Notes on Hard/Soft floats:

  • Raspbian is armhf, only allowing hard floats (-mfloat-abi=hard)
  • OpenWrt is armel, allowing both hard floats (-mfloat-abi=softfp) and soft floats (-mfloat-abi=soft).
  • The QNAP has no FPU and generates runtime error with hard floats
  • The other targets produce linkage errors with soft floats

The Node.js versions are slightly different, and so are the Lua versions. This makes no significant difference.

Findings
Calculating the Mandelbrot with the FPU is basically “free” (<0.5s). Everything else is waste and overhead.

The cost of soft float is about 10s on the RPI. The difference between Node.js on Raspbian and OpenWrt is quite small – either both use the FPU, or none of them does.

Now, the interesting thing is to compare the RPi with the QNAP. For the C-program with the soft floats, the QNAP is about 1.5x slower than the RPi. This matches well with earlier benchmarks I have made (see 1st and 3rd link at top of post). If the RPi would have been using soft floats in Node.js, it would have completed in about 30 seconds (based on the QNAP 50 seconds). The only thing (I can come up with) that explains the (unusually) large difference between QNAP and RPi in this test, is that the RPi actually utilizes the FPU (both Raspbian and OpenWrt).

OpenWrt and FPU
The poor Lua performance in OpenWrt is probably due to two things:

  1. OpenWrt is compiled with -Os rather than -O2
  2. OpenWrt by default uses -mfloat-abi=soft rather than -mfloat-abi=softfp (which is essentially like hard).

It is important to notice that -mfloat-abi=softfp not only makes programs much faster, but also quite much smaller (10%), which would be valuable in OpenWrt.

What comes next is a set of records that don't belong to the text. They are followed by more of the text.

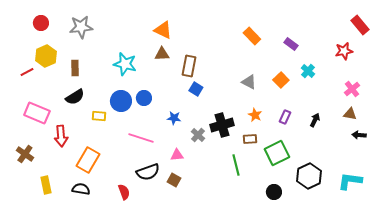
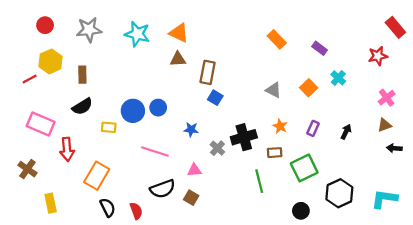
cyan star: (125, 64) -> (137, 34), moved
brown triangle: (350, 114) -> (384, 125), turned -32
black semicircle: (81, 189) -> (108, 208), moved, turned 54

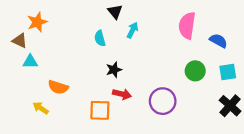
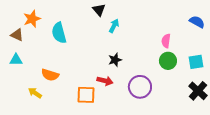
pink semicircle: (187, 26) -> (166, 41), moved, size x0.6
cyan semicircle: (100, 38) -> (59, 33), moved, size x1.5
blue semicircle: (218, 41) -> (197, 22), moved
cyan triangle: (30, 62) -> (16, 60), moved
black star: (114, 70) -> (115, 60), moved

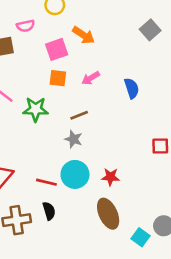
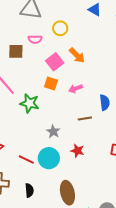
pink square: (57, 49) -> (55, 62), turned -30
brown line: (79, 115) -> (85, 118), moved
red star: (110, 177) -> (77, 151), moved
black semicircle: (49, 211) -> (29, 190), moved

Different Node.js versions and builds
I have been building Node.js many times for Raspberry Pi and OpenWrt. The above soft/softfp setting for building node does not affect performance much, but it does affect binary size. Node.js v0.10 is faster on Raspberry Pi than v0.12 (which needs some patching to build).

Lua
Apart from the un-optimized OpenWrt Lua build, Lua is consistently 20-25x slower than native for RPi/x86/x64. It is not like the small cache of the RPi, or some other limitation of the CPU, makes it worse for interpreted languages than x86/x64.

RPi ARMv6 VFPv2
While perhaps not the best FPU in the world, the VFPv2 floating point unit of the RPi ARMv6 delivers quite decent performance (slightly worse per clock cycle) compared to x86 and x64. It does not seem like the VFPv2 is to be blamed for the poor performance of Node.js on ARM.

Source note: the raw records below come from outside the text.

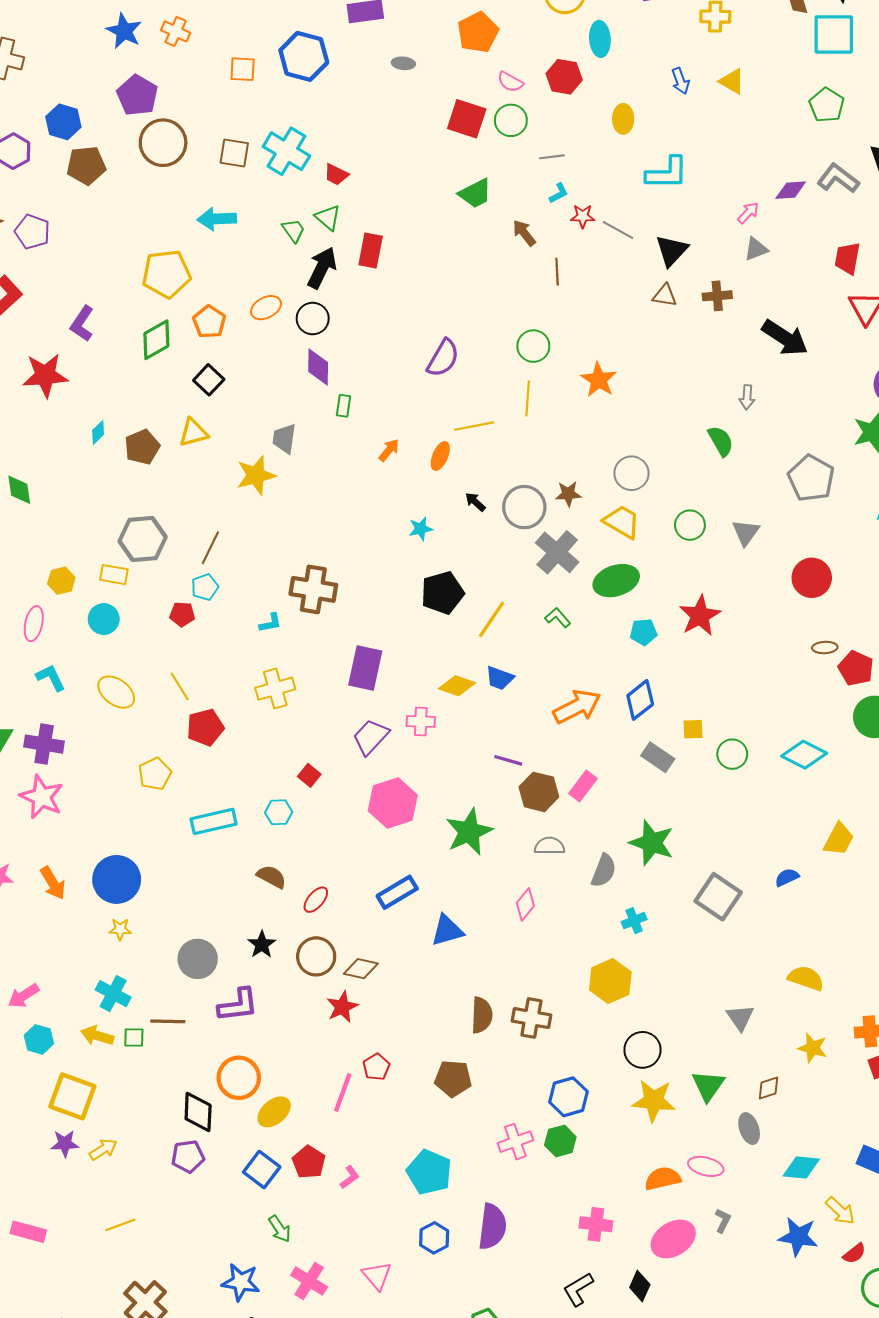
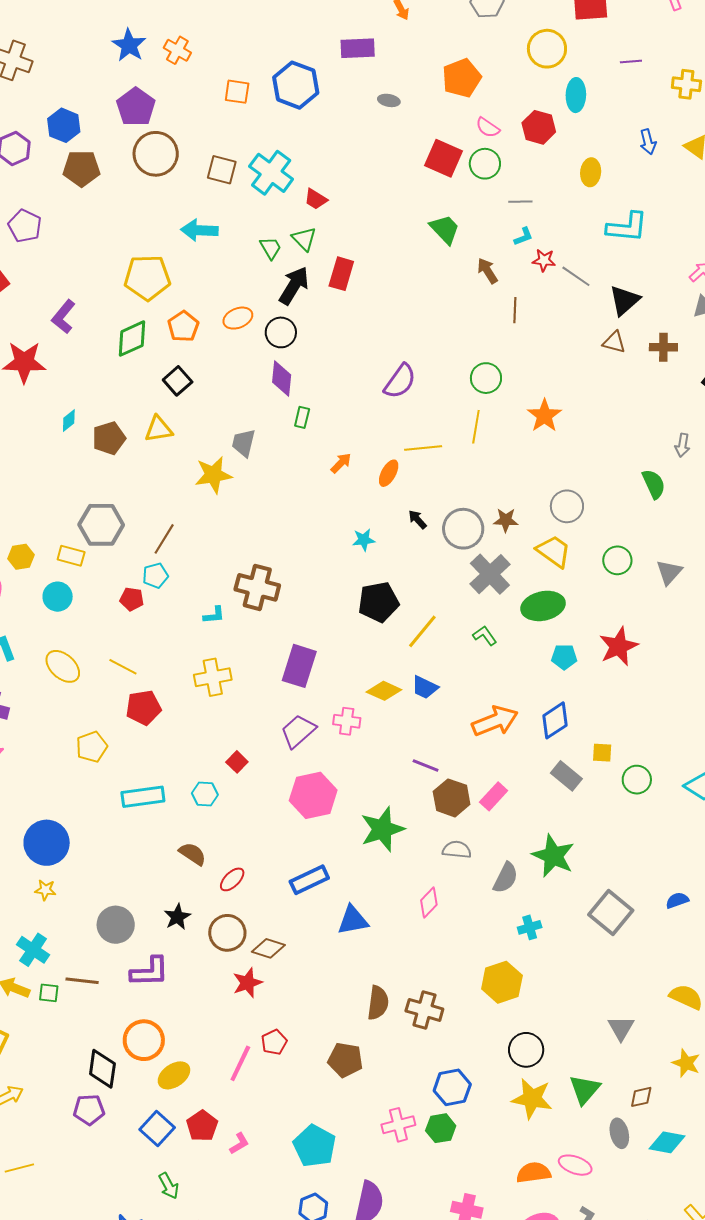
green trapezoid: (475, 193) -> (445, 229), turned -112
yellow line: (180, 686) -> (123, 667), turned -36
cyan diamond: (801, 1168) -> (667, 1142), moved

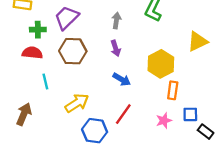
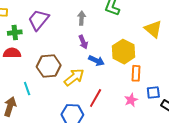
yellow triangle: (198, 41) -> (153, 29), turned -48
brown hexagon: (73, 51) -> (49, 66), moved
blue arrow: (122, 79) -> (96, 61), moved
cyan line: (45, 82) -> (27, 89), moved
yellow arrow: (77, 103) -> (74, 77), moved

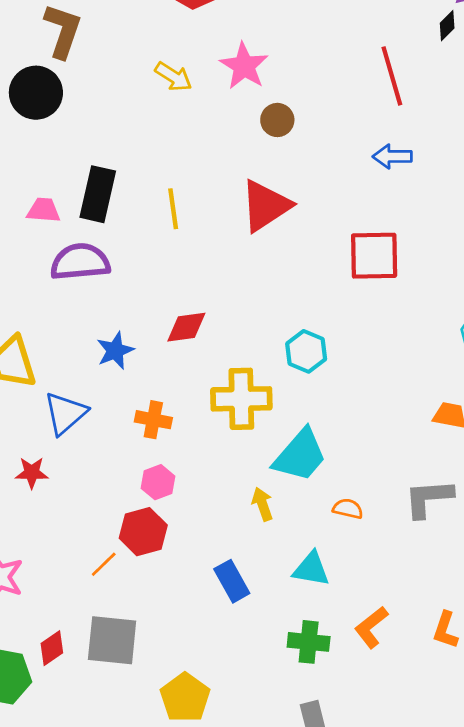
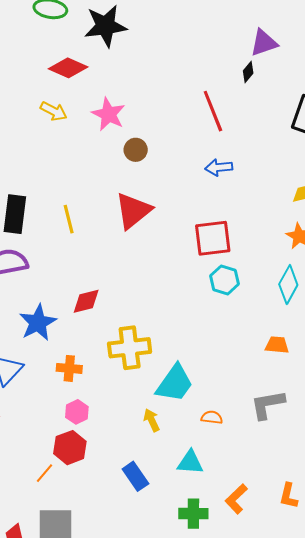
yellow arrow: (173, 77) -> (54, 111), moved
blue star: (115, 351) -> (38, 323), size x1.4
cyan hexagon: (306, 351) -> (224, 280), moved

Conclusion and Key finding
While Node.js (V8) for x86/x64 is near-native-speed, on the ARM it is rather near-Lua-speed: just another interpreted language, mostly. This does not seem to be caused by any limitation or flaw in the (RPi) ARM cpu, but rather the V8 implementation for x86/x64 being superior to that for ARM (ARMv6 at least).

Effects of cache on performance

It is not clear to me, why is Node.js so amazyingly slow on a Raspberry Pi (article 1, article 2)?

Is it because of the small cache (16kb+128kb)? Is Node.js emitting poor code on ARM? Well, I decided to investigate the cache issue. The 128kb cache of the Raspberry Pi is supposed to be primarily used by the GPU; is it actually effective at all?

A suitable test algorithm
To understand what I test, and because of the fun of it, I wanted to implement a suitable test program. I can imagine a good test program for cache testing would:

  • be reasonably slow/fast, so measuring execution time is practical and meaningful
  • have working data sets in sizes 10kb-10Mb
  • the same problem should be solvable with different work set sizes, in a way that the theoretical execution time should be the same, but the difference is because of cache only
  • be reasonably simple to implement and understand, while not so trivial that the optimizer just gets rid of the problem entirely

Finally, I think it is fun if the program does something slightly meaningful.

I found that Bubblesort (and later Selectionsort) were good problems, if combined with a quasi twist. Original bubble sort:

Array to sort: G A F C B D H E   ( N=8 )
Sorted array:  A B C D E F G H
Theoretical cost: O(N2) = 64/2 = 32
Actual cost: 7+6+5+4+3+2+1     = 28 (compares and conditional swaps)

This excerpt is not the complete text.